Oh wer es glauben könnte! Dem war die Brust quellend und reich, gesegnet von Nachwonne, der das schrieb. Wozu leb ich? Es ist ja leer alles, ganz leer. Darum soll ich jetzt leben? Mich ankleiden und essen, Orgel spielen, mit Menschen sprechen und lesen und diese und jene Erfahrung sammeln, den einen Tag wie den andern, dafür? Oh meine erloschene Liebe, dafür? Barmherziger Gott, mir bricht die ganze Brust in Schluchzen aus, wenn ich denke, daß ich alles, alles sparte auf den einen Tag, und – nichts mehr. Warum weinen?
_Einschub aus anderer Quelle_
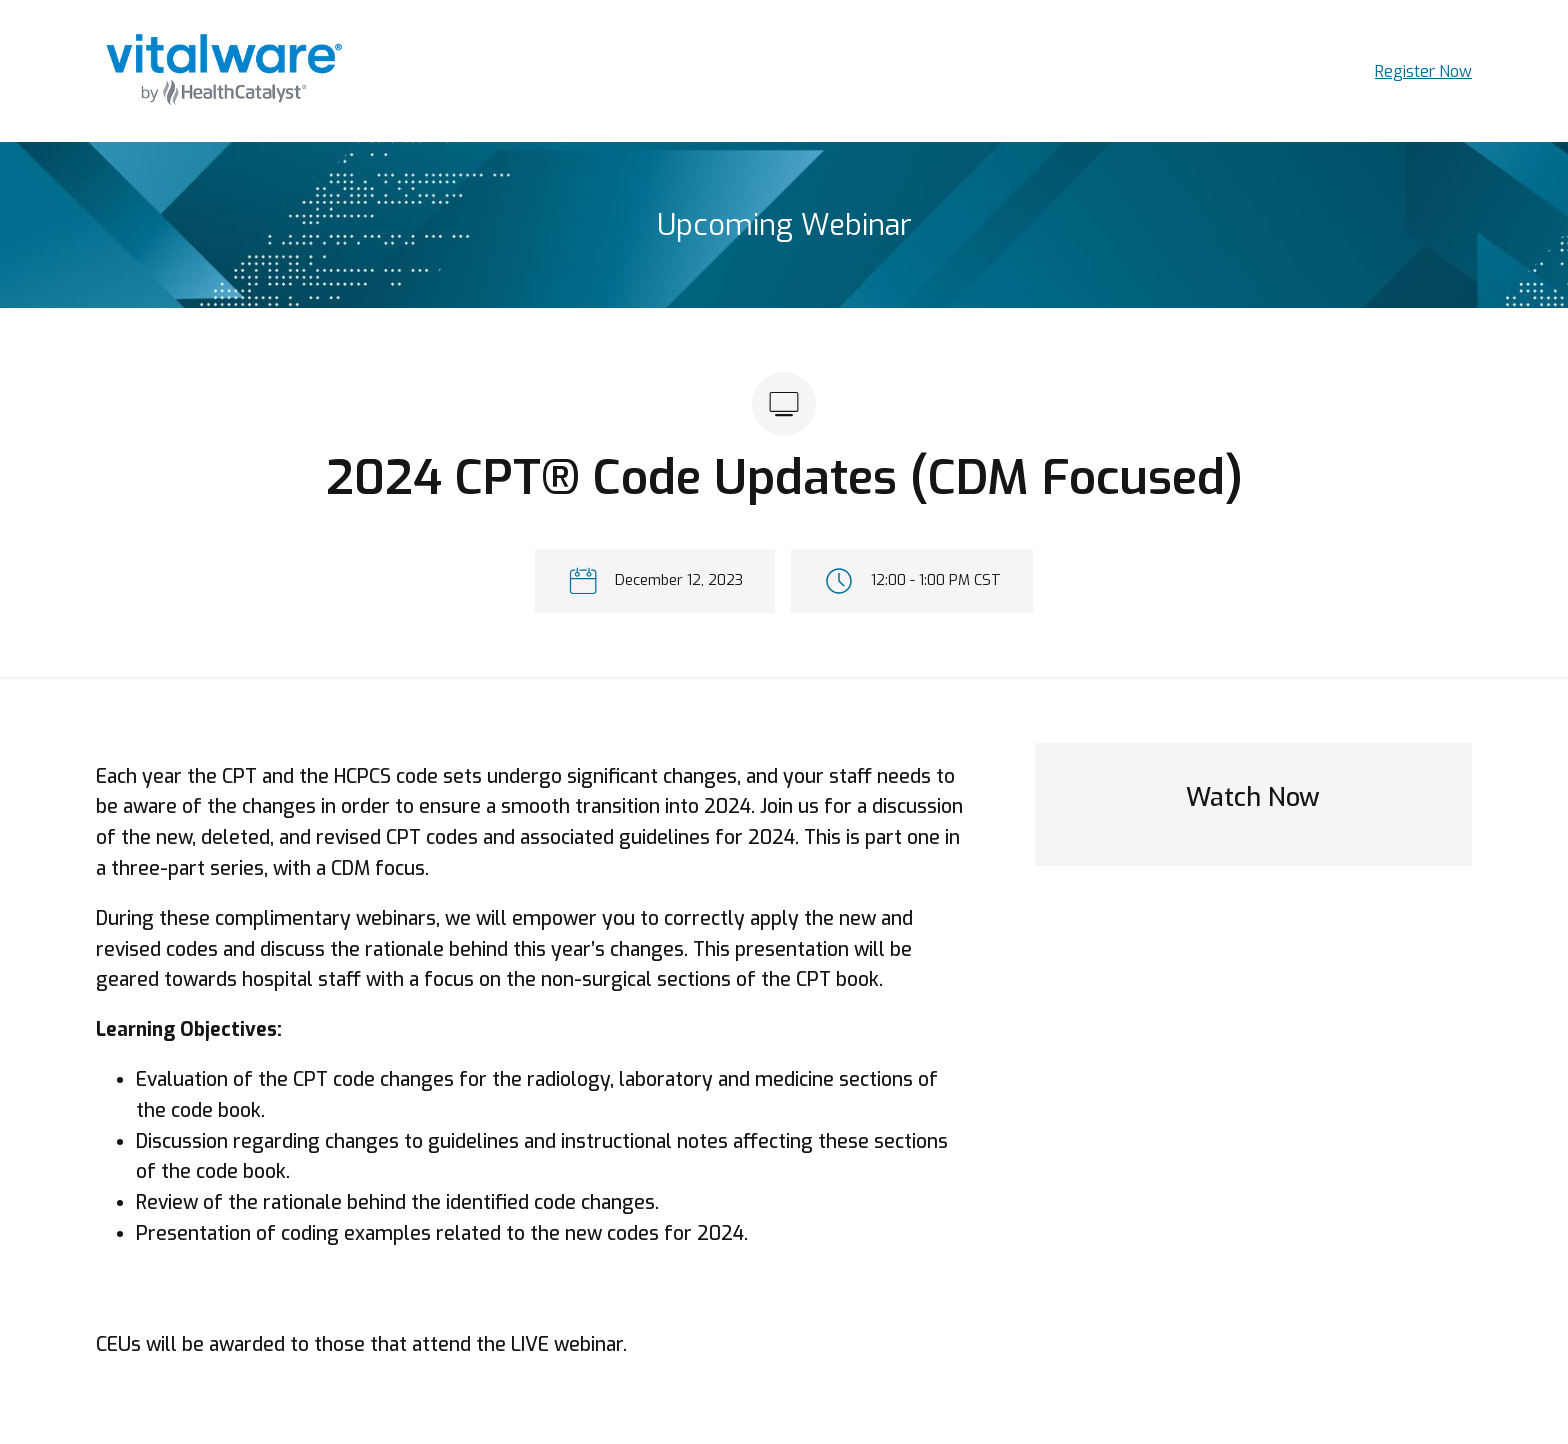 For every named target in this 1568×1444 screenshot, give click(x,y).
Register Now (1423, 71)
Nichts mehr bewegt sich, auch die Tränen stehn still.
Hallig Hooge, am 18. März
Mit einem Wort: Laokoon! Laokoon, oder die aussichtslose Verstricktheit: ein Alter, zwei Junge, drei Schlangen – sämtlich in meiner Figur dargestellt. Nur daß mein Mund nicht zum – unkünstlerischen – Schrei geöffnet ist, möchte ich festgestellt haben.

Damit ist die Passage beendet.